→ Task
In your transcription, keep every record exact and leave out the pictures.

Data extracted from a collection
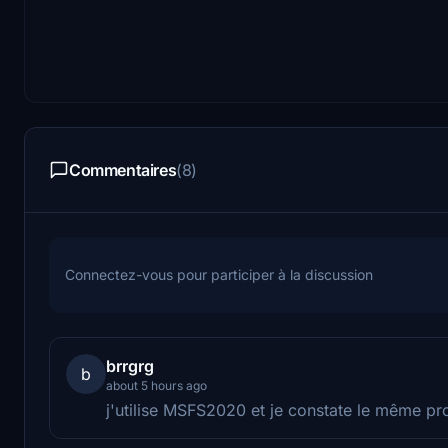
Commentaires
(8)
Connectez-vous pour participer à la discussion
brrgrg
b
about 5 hours ago
j'utilise MSFS2020 et je constate le même pr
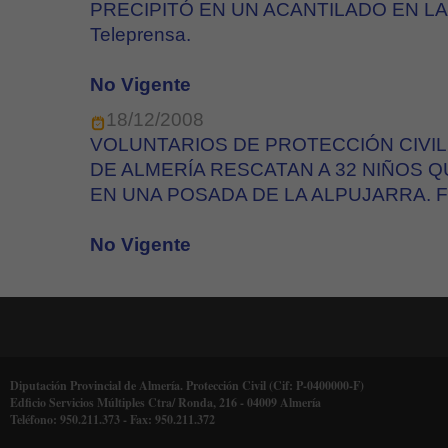
PRECIPITÓ EN UN ACANTILADO EN LA
Teleprensa.
No Vigente
18/12/2008
VOLUNTARIOS DE PROTECCIÓN CIVIL
DE ALMERÍA RESCATAN A 32 NIÑOS 
EN UNA POSADA DE LA ALPUJARRA. Fue
No Vigente
Diputación Provincial de Almería. Protección Civil (Cif: P-0400000-F)
Edficio Servicios Múltiples Ctra/ Ronda, 216 - 04009 Almería
Teléfono: 950.211.373 - Fax: 950.211.372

→ Exercise answer
Commentaires
(8)
Connectez-vous pour participer à la discussion
brrgrg
b
about 5 hours ago
j'utilise MSFS2020 et je constate le même pr
PRECIPITÓ EN UN ACANTILADO EN LA
Teleprensa.
No Vigente
18/12/2008
VOLUNTARIOS DE PROTECCIÓN CIVIL
DE ALMERÍA RESCATAN A 32 NIÑOS 
EN UNA POSADA DE LA ALPUJARRA. Fue
No Vigente
Diputación Provincial de Almería. Protección Civil (Cif: P-0400000-F)
Edficio Servicios Múltiples Ctra/ Ronda, 216 - 04009 Almería
Teléfono: 950.211.373 - Fax: 950.211.372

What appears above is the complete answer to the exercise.